##### RECORDS PROVIDED #####

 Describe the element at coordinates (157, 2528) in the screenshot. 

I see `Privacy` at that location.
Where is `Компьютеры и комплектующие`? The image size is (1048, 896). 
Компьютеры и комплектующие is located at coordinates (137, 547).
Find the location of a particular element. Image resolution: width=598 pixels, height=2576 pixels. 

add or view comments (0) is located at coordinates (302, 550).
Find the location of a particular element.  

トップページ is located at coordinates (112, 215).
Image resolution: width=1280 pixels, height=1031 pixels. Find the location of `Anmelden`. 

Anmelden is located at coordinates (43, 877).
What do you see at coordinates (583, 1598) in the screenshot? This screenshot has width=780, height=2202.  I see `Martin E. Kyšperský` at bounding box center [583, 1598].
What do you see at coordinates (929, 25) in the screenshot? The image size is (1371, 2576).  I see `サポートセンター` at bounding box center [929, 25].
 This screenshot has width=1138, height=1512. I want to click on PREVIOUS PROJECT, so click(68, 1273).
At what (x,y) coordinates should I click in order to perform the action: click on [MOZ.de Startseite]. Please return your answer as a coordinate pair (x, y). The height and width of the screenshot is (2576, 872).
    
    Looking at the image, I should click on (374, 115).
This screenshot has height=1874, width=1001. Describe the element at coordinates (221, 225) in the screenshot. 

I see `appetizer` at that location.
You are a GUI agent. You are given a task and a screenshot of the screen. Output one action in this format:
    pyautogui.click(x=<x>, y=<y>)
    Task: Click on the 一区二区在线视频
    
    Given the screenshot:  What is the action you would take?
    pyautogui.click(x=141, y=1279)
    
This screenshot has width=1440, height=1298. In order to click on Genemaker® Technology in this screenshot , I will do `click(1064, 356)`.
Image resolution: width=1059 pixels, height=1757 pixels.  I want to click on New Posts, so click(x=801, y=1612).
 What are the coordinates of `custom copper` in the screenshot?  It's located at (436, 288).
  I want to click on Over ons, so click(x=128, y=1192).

#####

TASK GOAL
Could you repeat every record above exactly as it stands?

REPLY TO THE EXERCISE
 Describe the element at coordinates (157, 2528) in the screenshot. 

I see `Privacy` at that location.
Where is `Компьютеры и комплектующие`? The image size is (1048, 896). 
Компьютеры и комплектующие is located at coordinates (137, 547).
Find the location of a particular element. Image resolution: width=598 pixels, height=2576 pixels. 

add or view comments (0) is located at coordinates (302, 550).
Find the location of a particular element.  

トップページ is located at coordinates (112, 215).
Image resolution: width=1280 pixels, height=1031 pixels. Find the location of `Anmelden`. 

Anmelden is located at coordinates (43, 877).
What do you see at coordinates (583, 1598) in the screenshot? This screenshot has width=780, height=2202.  I see `Martin E. Kyšperský` at bounding box center [583, 1598].
What do you see at coordinates (929, 25) in the screenshot? The image size is (1371, 2576).  I see `サポートセンター` at bounding box center [929, 25].
 This screenshot has width=1138, height=1512. I want to click on PREVIOUS PROJECT, so click(68, 1273).
At what (x,y) coordinates should I click in order to perform the action: click on [MOZ.de Startseite]. Please return your answer as a coordinate pair (x, y). The height and width of the screenshot is (2576, 872).
    
    Looking at the image, I should click on (374, 115).
This screenshot has height=1874, width=1001. Describe the element at coordinates (221, 225) in the screenshot. 

I see `appetizer` at that location.
You are a GUI agent. You are given a task and a screenshot of the screen. Output one action in this format:
    pyautogui.click(x=<x>, y=<y>)
    Task: Click on the 一区二区在线视频
    
    Given the screenshot:  What is the action you would take?
    pyautogui.click(x=141, y=1279)
    
This screenshot has width=1440, height=1298. In order to click on Genemaker® Technology in this screenshot , I will do `click(1064, 356)`.
Image resolution: width=1059 pixels, height=1757 pixels.  I want to click on New Posts, so click(x=801, y=1612).
 What are the coordinates of `custom copper` in the screenshot?  It's located at (436, 288).
  I want to click on Over ons, so click(x=128, y=1192).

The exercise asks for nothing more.